Theophilus Tetteh Chaie (born April 4, 1972) is a Ghanaian politician and member of the Sixth Parliament of the Fourth Republic representing the Ablekuma Central Constituency in the Greater Accra Region of Ghana.

== Personal life ==
Chaie is a Christian and a member of the Methodist Church. He is married with one child.

== Early life and education ==
Chaie was born on April 4, 1972. He hails from Osudoku, a town in the Greater Accra Region of Ghana.
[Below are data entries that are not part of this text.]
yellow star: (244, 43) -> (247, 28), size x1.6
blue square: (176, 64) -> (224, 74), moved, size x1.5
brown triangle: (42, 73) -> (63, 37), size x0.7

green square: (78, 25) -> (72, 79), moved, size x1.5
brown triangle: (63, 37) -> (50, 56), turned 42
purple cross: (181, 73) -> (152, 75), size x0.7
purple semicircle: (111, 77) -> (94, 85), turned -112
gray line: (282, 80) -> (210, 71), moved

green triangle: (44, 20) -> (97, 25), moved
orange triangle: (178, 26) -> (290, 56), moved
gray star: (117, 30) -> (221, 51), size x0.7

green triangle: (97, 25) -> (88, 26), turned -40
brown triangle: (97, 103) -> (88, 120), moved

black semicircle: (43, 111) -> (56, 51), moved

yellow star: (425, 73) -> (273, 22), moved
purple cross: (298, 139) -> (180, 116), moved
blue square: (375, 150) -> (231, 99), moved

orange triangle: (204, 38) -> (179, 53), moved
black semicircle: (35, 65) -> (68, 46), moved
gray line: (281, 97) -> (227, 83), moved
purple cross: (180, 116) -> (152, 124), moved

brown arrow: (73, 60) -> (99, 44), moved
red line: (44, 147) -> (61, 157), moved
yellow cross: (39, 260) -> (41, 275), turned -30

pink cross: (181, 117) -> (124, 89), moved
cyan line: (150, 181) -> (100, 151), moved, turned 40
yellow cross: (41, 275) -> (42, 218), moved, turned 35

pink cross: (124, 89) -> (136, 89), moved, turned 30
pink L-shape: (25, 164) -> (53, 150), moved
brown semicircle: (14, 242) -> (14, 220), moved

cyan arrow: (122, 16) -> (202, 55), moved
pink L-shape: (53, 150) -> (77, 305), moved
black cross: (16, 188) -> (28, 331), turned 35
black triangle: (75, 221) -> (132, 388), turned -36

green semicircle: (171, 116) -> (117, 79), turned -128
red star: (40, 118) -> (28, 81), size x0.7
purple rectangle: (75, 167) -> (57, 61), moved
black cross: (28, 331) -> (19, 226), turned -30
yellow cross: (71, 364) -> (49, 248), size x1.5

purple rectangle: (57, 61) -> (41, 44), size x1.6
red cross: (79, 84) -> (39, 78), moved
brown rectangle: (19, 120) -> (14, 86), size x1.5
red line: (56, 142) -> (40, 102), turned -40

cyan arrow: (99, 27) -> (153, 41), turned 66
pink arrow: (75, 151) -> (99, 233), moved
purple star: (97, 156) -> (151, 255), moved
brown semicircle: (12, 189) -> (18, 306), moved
He graduated from the Chartered Institute of Marketing, UK, and obtained his Certificate in marketing in 1981.

== Politics ==
Chaie was first elected into Parliament in the ticket of the National Democratic Congress (NDC) representing Ablekuma Central Constituency in January 2009. He polled 43,253 votes representing 51.01%. In 2012, he contested for re-election into the Ablekuma Central parliamentary seat on the ticket of the NDC sixth parliament of the fourth republic and won with 43,253 votes out of the 84,785 valid votes cast in his Constituency.

== Career ==
Chaie was the Headmaster of St. Charles Preparatory School in Accra and an educationist, before taking the appointment as a member of Parliament.